С этой минуты мечты и спокойствие покинули Обломова. Он плохо спал, мало ел, рассеянно и угрюмо глядел на все.
Он хотел испугать Захара и испугался сам больше его, когда вникнул в практическую сторону вопроса о свадьбе и увидел, что это, конечно, поэтический, но вместе и практический, официальный шаг к существенной и серьезной действительности и к ряду строгих обязанностей.
А он не так воображал себе разговор с Захаром. Он вспомнил, как торжественно хотел он объявить об этом Захару, как Захар завопил бы от радости и повалился ему в ноги; он бы дал ему двадцать пять рублей, а Анисье десять…
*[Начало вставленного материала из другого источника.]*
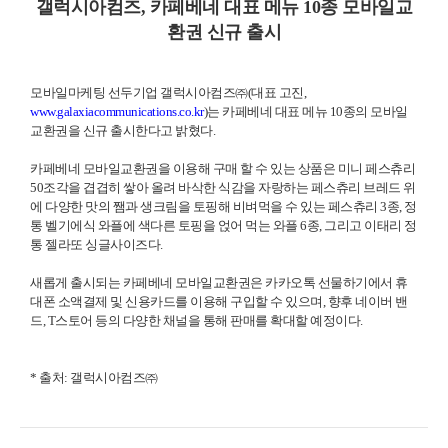
갤럭시아컴즈
,
카페베네 대표 메뉴
10
종 모바일교
환권 신규 출시
모바일마케팅 선두기업 갤럭시아컴즈㈜
(
대표 고진
,
www.galaxiacommunications.co.kr
)
는 카페베네 대표 메뉴
10
종의 모바일
교환권을 신규 출시한다고 밝혔다
.
카페베네 모바일교환권을 이용해 구매 할 수 있는 상품은 미니 페스츄리
50
조각을 겹겹히 쌓아 올려 바삭한 식감을 자랑하는 페스츄리 브레드 위
에 다양한 맛의 쨈과 생크림을 토핑해 비벼먹을 수 있는 페스츄리
3
종
,
정
통 벨기에식 와플에 색다른 토핑을 얹어 먹는 와플
6
종
,
그리고 이태리 정
통 젤라또 싱글사이즈다
.
새롭게 출시되는 카페베네 모바일교환권은 카카오톡 선물하기에서 휴
대폰 소액결제 및 신용카드를 이용해 구입할 수 있으며
,
향후 네이버 밴
드
, T
스토어 등의 다양한 채널을 통해 판매를 확대할 예정이다
.
*
출처
:
갤럭시아컴즈㈜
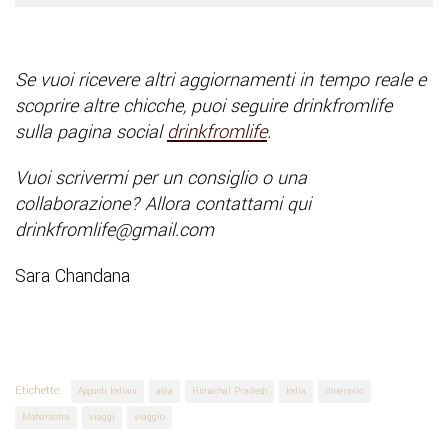
Se vuoi ricevere altri aggiornamenti in tempo reale e
scoprire altre chicche, puoi seguire drinkfromlife
sulla pagina social
drinkfromlife
.
Vuoi scrivermi per un consiglio o una
collaborazione? Allora contattami qui
drinkfromlife@gmail.com
Sara Chandana
Etichette:
Appunti Indiani
asia
Himachal Pradesh
India
itinerario
Maharastra
viaggi
viaggio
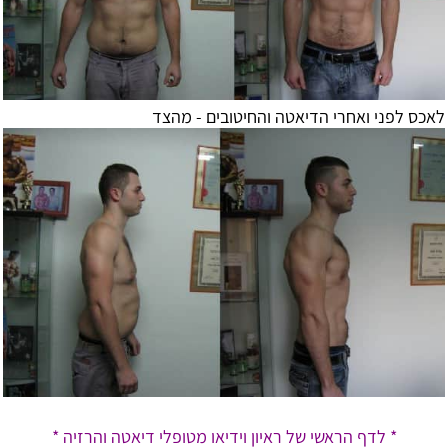
לאכס לפני ואחרי הדיאטה והחיטובים - מהצד
* לדף הראשי של ראיון וידיאו מטופלי דיאטה והרזיה *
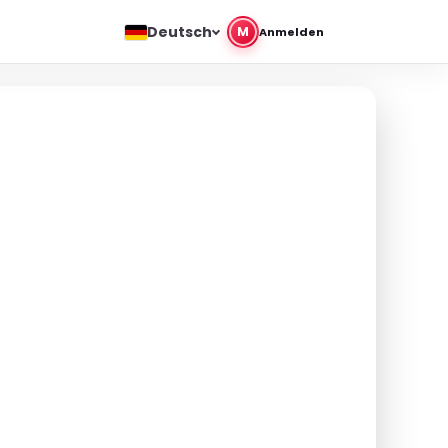
Deutsch
M
Anmelden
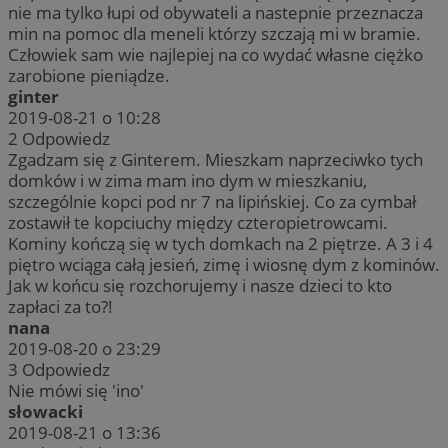
nie ma tylko łupi od obywateli a nastepnie przeznacza
min na pomoc dla meneli którzy szczają mi w bramie.
Człowiek sam wie najlepiej na co wydać własne ciężko
zarobione pieniądze.
ginter
2019-08-21 o 10:28
2
Odpowiedz
Zgadzam się z Ginterem. Mieszkam naprzeciwko tych
domków i w zima mam ino dym w mieszkaniu,
szczególnie kopci pod nr 7 na lipińskiej. Co za cymbał
zostawił te kopciuchy między czteropietrowcami.
Kominy kończą się w tych domkach na 2 piętrze. A 3 i 4
piętro wciąga całą jesień, zimę i wiosnę dym z kominów.
Jak w końcu się rozchorujemy i nasze dzieci to kto
zapłaci za to?!
nana
2019-08-20 o 23:29
3
Odpowiedz
Nie mówi się 'ino'
słowacki
2019-08-21 o 13:36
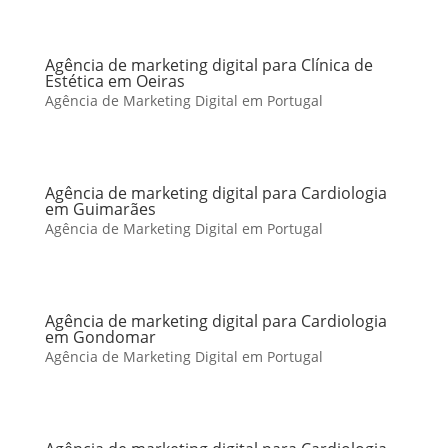
Agência de marketing digital para Clínica de
Estética em Oeiras
Agência de Marketing Digital em Portugal
Agência de marketing digital para Cardiologia
em Guimarães
Agência de Marketing Digital em Portugal
Agência de marketing digital para Cardiologia
em Gondomar
Agência de Marketing Digital em Portugal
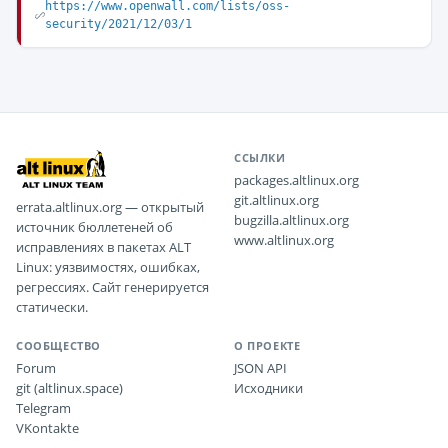
https://www.openwall.com/lists/oss-
security/2021/12/03/1
ССЫЛКИ
packages.altlinux.org
git.altlinux.org
errata.altlinux.org — открытый
bugzilla.altlinux.org
источник бюллетеней об
www.altlinux.org
исправлениях в пакетах ALT
Linux: уязвимостях, ошибках,
регрессиях. Сайт генерируется
статически.
СООБЩЕСТВО
О ПРОЕКТЕ
Forum
JSON API
git (altlinux.space)
Исходники
Telegram
VKontakte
Все вспомнил, и тогдашний трепет счастья, руку Ольги, ее страстный поцелуй… и обмер: «Поблекло, отошло!» – раздалось внутри его.
– Что же теперь?..
V
Обломов не знал, с какими глазами покажется он к Ольге, что будет говорить она, что будет говорить он, и решился не ехать к ней в среду, а отложить свидание до воскресенья, когда там много народу бывает и им наедине говорить не удастся.
Сказать ей о глупых толках людей он не хотел, чтоб не тревожить ее злом неисправимым, а не говорить тоже было мудрено; притвориться с ней он не сумеет: она непременно добудет из него все, что бы он ни затаил в самых глубоких пропастях души.